[WHAT YOU ARE ASKED TO DO]: Below, find the line containing "joint action as he struggles to" and the line containing "compassionate care tailored"; reproduce exactly those two and every line between them, omitting pictures.

(SOURCE RECORDS begins)

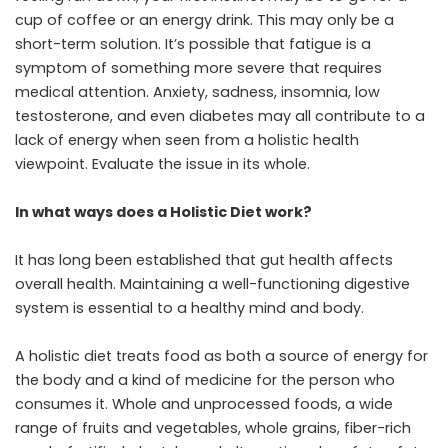
cup of coffee or an energy drink. This may only be a
short-term solution. It’s possible that fatigue is a
symptom of something more severe that requires
medical attention. Anxiety, sadness, insomnia, low
testosterone, and even diabetes may all contribute to a
lack of energy when seen from a holistic health
viewpoint. Evaluate the issue in its whole.
In what ways does a Holistic Diet work?
It has long been established that gut health affects
overall health. Maintaining a well-functioning digestive
system is essential to a healthy mind and body.
A holistic diet treats food as both a source of energy for
the body and a kind of medicine for the person who
consumes it. Whole and unprocessed foods, a wide
range of fruits and vegetables, whole grains, fiber-rich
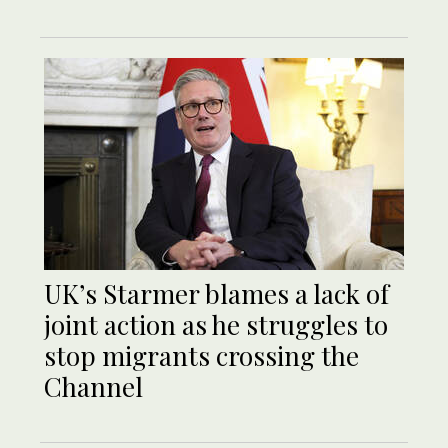
UK’s Starmer blames a lack of
joint action as he struggles to
stop migrants crossing the
Channel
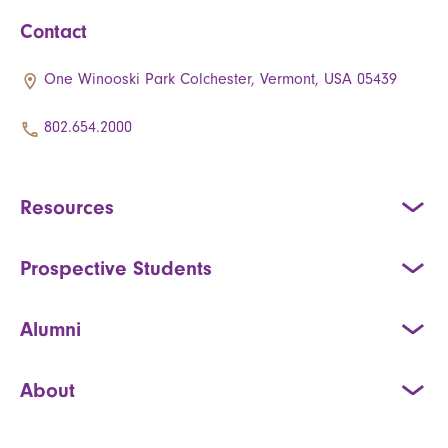
Contact
One Winooski Park Colchester, Vermont, USA 05439
802.654.2000
Resources
Prospective Students
Alumni
About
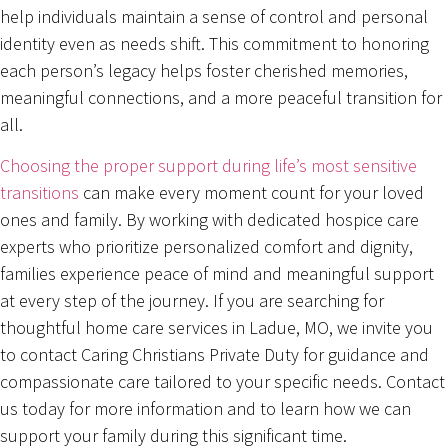
help individuals maintain a sense of control and personal
identity even as needs shift. This commitment to honoring
each person’s legacy helps foster cherished memories,
meaningful connections, and a more peaceful transition for
all.
Choosing the proper support during life’s most sensitive
transitions
can make every moment count for your loved
ones and family. By working with dedicated hospice care
experts who prioritize personalized comfort and dignity,
families experience peace of mind and meaningful support
at every step of the journey. If you are searching for
thoughtful home care services in Ladue, MO, we invite you
to contact Caring Christians Private Duty for guidance and
compassionate care tailored to your specific needs. Contact
us today for more information and to learn how we can
support your family during this significant time.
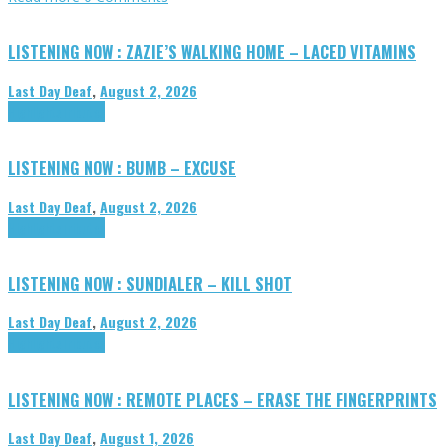
LISTENING NOW : ZAZIE’S WALKING HOME – LACED VITAMINS
Last Day Deaf
,
August 2, 2026
Highlights
Tributes
LISTENING NOW : BUMB – EXCUSE
Last Day Deaf
,
August 2, 2026
Highlights
Tributes
LISTENING NOW : SUNDIALER – KILL SHOT
Last Day Deaf
,
August 2, 2026
Highlights
Tributes
LISTENING NOW : REMOTE PLACES – ERASE THE FINGERPRINTS
Last Day Deaf
,
August 1, 2026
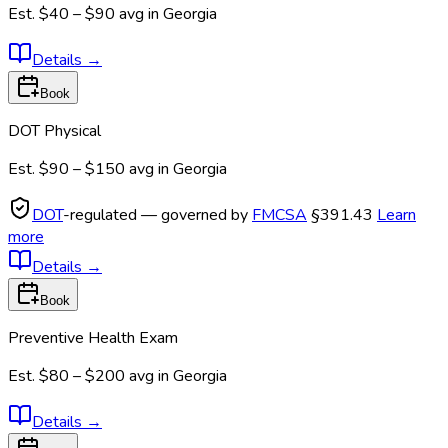
Est.
$40 – $90
avg in
Georgia
Details
→
Book
DOT Physical
Est.
$90 – $150
avg in
Georgia
DOT
-regulated — governed by
FMCSA
§391.43
Learn
more
Details
→
Book
Preventive Health Exam
Est.
$80 – $200
avg in
Georgia
Details
→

(SOURCE RECORDS ends)

[RESPONSE TO THIS TASK]:
joint action as he struggles to
stop migrants crossing the
Channel
Contact
One Winooski Park Colchester, Vermont, USA 05439
802.654.2000
Resources
Prospective Students
Alumni
About
help individuals maintain a sense of control and personal
identity even as needs shift. This commitment to honoring
each person’s legacy helps foster cherished memories,
meaningful connections, and a more peaceful transition for
all.
Choosing the proper support during life’s most sensitive
transitions
can make every moment count for your loved
ones and family. By working with dedicated hospice care
experts who prioritize personalized comfort and dignity,
families experience peace of mind and meaningful support
at every step of the journey. If you are searching for
thoughtful home care services in Ladue, MO, we invite you
to contact Caring Christians Private Duty for guidance and
compassionate care tailored to your specific needs. Contact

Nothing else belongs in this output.